Saved entries
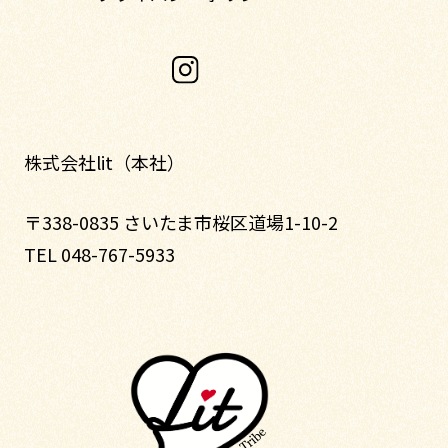
株式会社lit（本社）
〒338-0835 さいたま市桜区道場1-10-2
TEL 048-767-5933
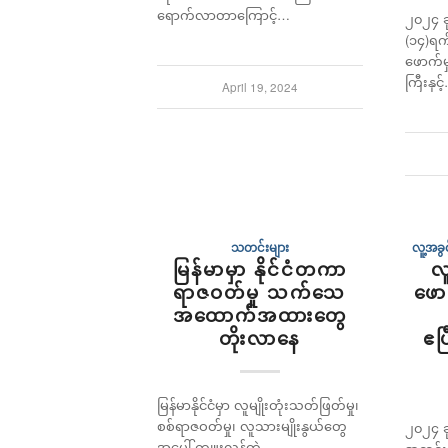
ရောက်လာတာကြောင့်…
၂၀၂၄ ခု
(၁၄)ရက်
ဖောက်မှ
ကြီးနှင့
April 19, 2024
သတင်းများ
လူ့အခ
မြန်မာမှာ နိုင်ငံတကာ
လ
ရာဇဝတ်မှု သက်သေ
ဖော
အထောက်အထားတွေ
တိုးလာနေ
ဧပ
မြန်မာနိုင်ငံမှာ လူမျိုးတုံးသတ်ဖြတ်မှု၊
စစ်ရာဇဝတ်မှု၊ လူသားမျိုးနွယ်တွေ
၂၀၂၄ ခု
အပေါ် ကျူးလွန်တဲ့…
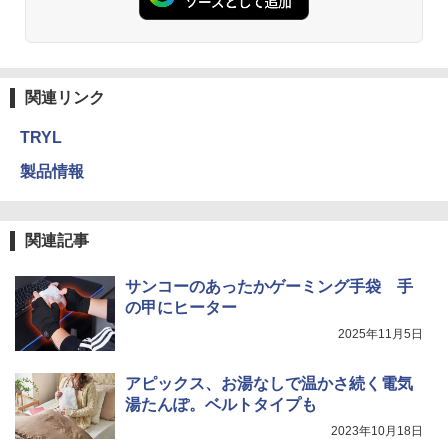
関連リンク
TRYL
製品情報
関連記事
サンコーのあったかゲーミング手袋 手
の甲にヒーター
2025年11月5日
アピックス、お湯なしで温かさ続く電気
湯たんぽ。ベルトタイプも
2023年10月18日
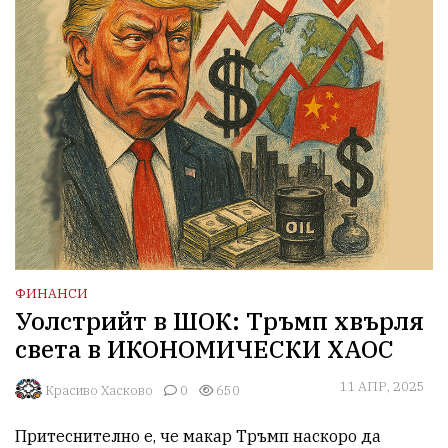
ФИНАНСИ
Уолстрийт в ШОК: Тръмп хвърля
света в ИКОНОМИЧЕСКИ ХАОС
11 АПР, 2025
Красиво Хасково
0
650
Притеснително е, че макар Тръмп наскоро да 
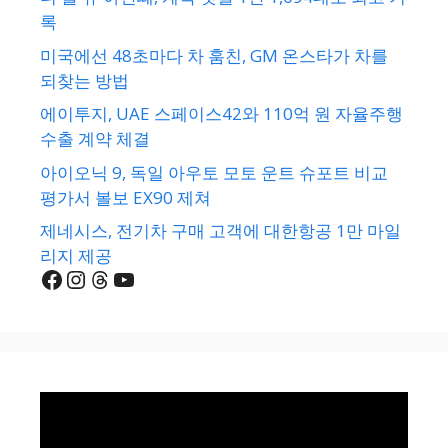
록
미국에선 48초마다 차 훔친, GM 온스타가 차를
되찾는 방법
에이투지, UAE 스페이스42와 110억 원 자율주행
수출 계약 체결
아이오닉 9, 독일 아우토 모토 운트 슈포트 비교
평가서 볼보 EX90 제쳐
제네시스, 전기차 구매 고객에 대한항공 1만 마일
리지 제공
Facebook
Instagram
Threads
YouTube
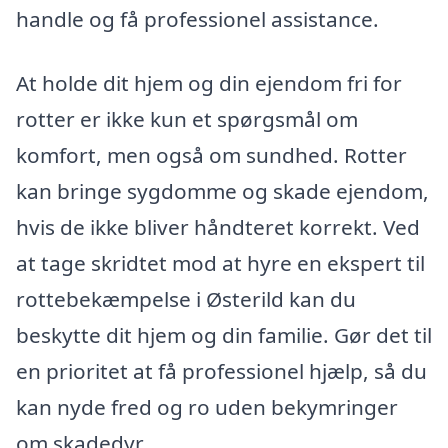
handle og få professionel assistance.
At holde dit hjem og din ejendom fri for
rotter er ikke kun et spørgsmål om
komfort, men også om sundhed. Rotter
kan bringe sygdomme og skade ejendom,
hvis de ikke bliver håndteret korrekt. Ved
at tage skridtet mod at hyre en ekspert til
rottebekæmpelse i Østerild kan du
beskytte dit hjem og din familie. Gør det til
en prioritet at få professionel hjælp, så du
kan nyde fred og ro uden bekymringer
om skadedyr.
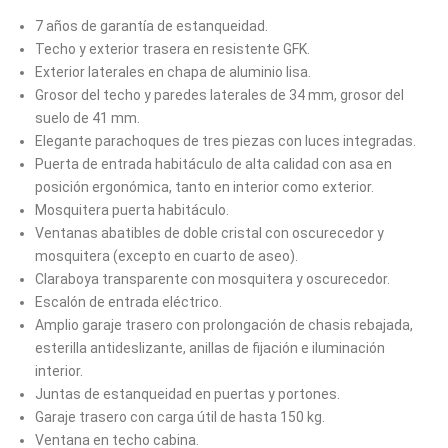
7 años de garantía de estanqueidad.
Techo y exterior trasera en resistente GFK.
Exterior laterales en chapa de aluminio lisa.
Grosor del techo y paredes laterales de 34 mm, grosor del
suelo de 41 mm.
Elegante parachoques de tres piezas con luces integradas.
Puerta de entrada habitáculo de alta calidad con asa en
posición ergonómica, tanto en interior como exterior.
Mosquitera puerta habitáculo.
Ventanas abatibles de doble cristal con oscurecedor y
mosquitera (excepto en cuarto de aseo).
Claraboya transparente con mosquitera y oscurecedor.
Escalón de entrada eléctrico.
Amplio garaje trasero con prolongación de chasis rebajada,
esterilla antideslizante, anillas de fijación e iluminación
interior.
Juntas de estanqueidad en puertas y portones.
Garaje trasero con carga útil de hasta 150 kg.
Ventana en techo cabina.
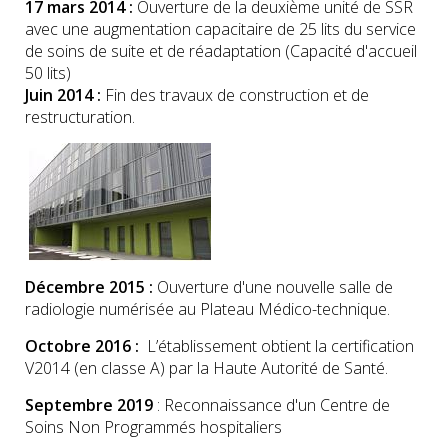
17 mars 2014 :
Ouverture de la deuxième unité de SSR
avec une augmentation capacitaire de 25 lits du service
de soins de suite et de réadaptation (Capacité d'accueil
50 lits)
Juin 2014 :
Fin des travaux de construction et de
restructuration.
Décembre 2015 :
Ouverture d'une nouvelle salle de
radiologie numérisée au Plateau Médico-technique.
Octobre 2016 :
L’établissement obtient la certification
V2014 (en classe A) par la Haute Autorité de Santé.
Septembre 2019
: Reconnaissance d'un Centre de
Soins Non Programmés hospitaliers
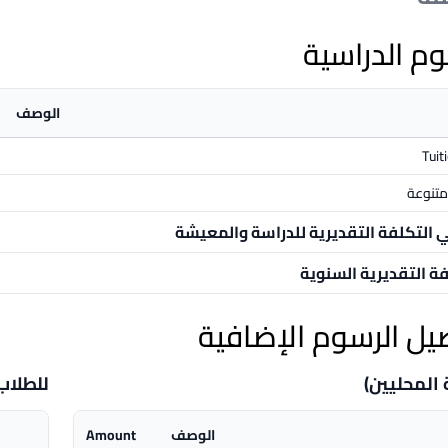
وم الدراسية
الوصف
Tuit
تنوعة
ي التكلفة التقديرية للدراسة والمعيشة
فة التقديرية السنوية
يل الرسوم الإضافية
 المحليين)
للطلاب
الوصف
Amount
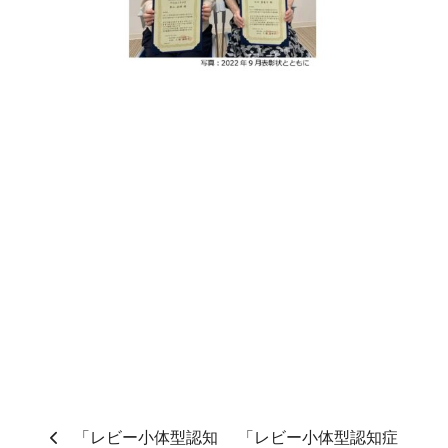
「レビー小体型認知
「レビー小体型認知症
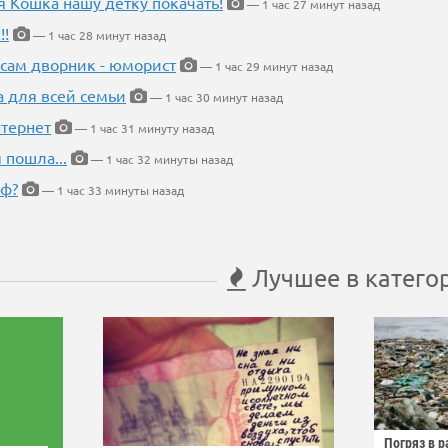
я Кошка нашу детку покачать!
— 1 час 27 минут назад
!!
— 1 час 28 минут назад
 сам дворник - юморист
— 1 час 29 минут назад
а для всей семьи
— 1 час 30 минут назад
тернет
— 1 час 31 минуту назад
 пошла...
— 1 час 32 минуты назад
еф?
— 1 час 33 минуты назад
Лучшее в катего
Погряз в р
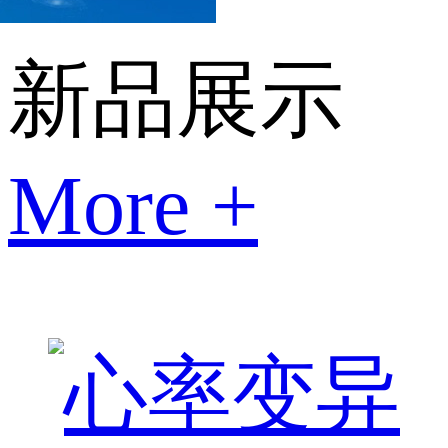
新品展示
More +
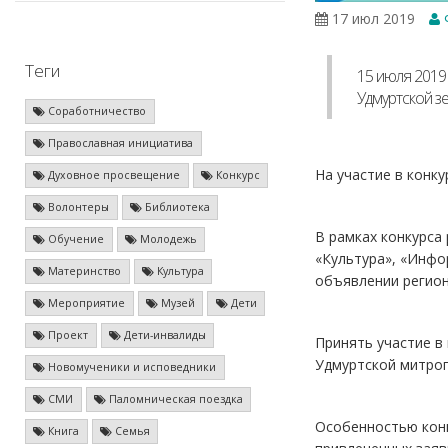
17 июл 2019
Теги
15 июля 2019
Удмуртской зе
Соработничество
Православная инициатива
На участие в конку
Духовное просвещение
Конкурс
Волонтеры
Библиотека
В рамках конкурса
Обучение
Молодежь
«Культура», «Инфо
Материнство
Культура
объявлении регион
Мероприятие
Музей
Дети
Проект
Дети-инвалиды
Принять участие в
Удмуртской митроп
Новомученики и исповедники
СМИ
Паломническая поездка
Особенностью конк
Книга
Семья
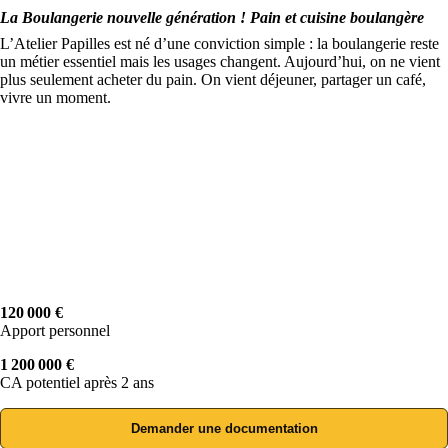
La Boulangerie nouvelle génération ! Pain et cuisine boulangère
L’Atelier Papilles est né d’une conviction simple : la boulangerie reste
un métier essentiel mais les usages changent. Aujourd’hui, on ne vient
plus seulement acheter du pain. On vient déjeuner, partager un café,
vivre un moment.
120 000 €
Apport personnel
1 200 000 €
CA potentiel après 2 ans
Demander une documentation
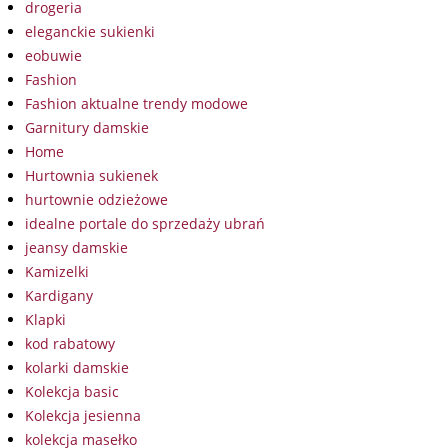
drogeria
eleganckie sukienki
eobuwie
Fashion
Fashion aktualne trendy modowe
Garnitury damskie
Home
Hurtownia sukienek
hurtownie odzieżowe
idealne portale do sprzedaży ubrań
jeansy damskie
Kamizelki
Kardigany
Klapki
kod rabatowy
kolarki damskie
Kolekcja basic
Kolekcja jesienna
kolekcja masełko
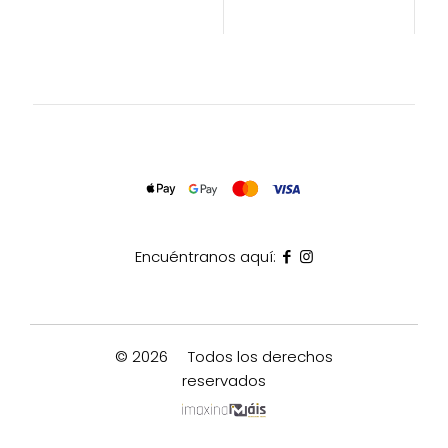
Encuéntranos aquí:
© 2026
Todos los derechos
reservados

• WHAT THE TASK REQUIRES
With pictures omitted, repeat the entries above word for word from the line holding "يل الرسوم الإضافية" down to the line holding "La Boulangerie nouvelle", keeping both of those lines.

• RESPONSE TO THIS TASK
يل الرسوم الإضافية
 المحليين)
للطلاب
الوصف
Amount
「レビー小体型認知
「レビー小体型認知症
я Кошка нашу детку покачать!
— 1 час 27 минут назад
!!
— 1 час 28 минут назад
 сам дворник - юморист
— 1 час 29 минут назад
а для всей семьи
— 1 час 30 минут назад
тернет
— 1 час 31 минуту назад
 пошла...
— 1 час 32 минуты назад
еф?
— 1 час 33 минуты назад
Лучшее в катего
Погряз в р
新品展示
More +
17 июл 2019
Теги
15 июля 2019
Удмуртской зе
Соработничество
Православная инициатива
На участие в конку
Духовное просвещение
Конкурс
Волонтеры
Библиотека
В рамках конкурса
Обучение
Молодежь
«Культура», «Инфо
Материнство
Культура
объявлении регион
Мероприятие
Музей
Дети
Проект
Дети-инвалиды
Принять участие в
Удмуртской митроп
Новомученики и исповедники
СМИ
Паломническая поездка
Особенностью конк
Книга
Семья
La Boulangerie nouvelle génération ! Pain et cuisine boulangère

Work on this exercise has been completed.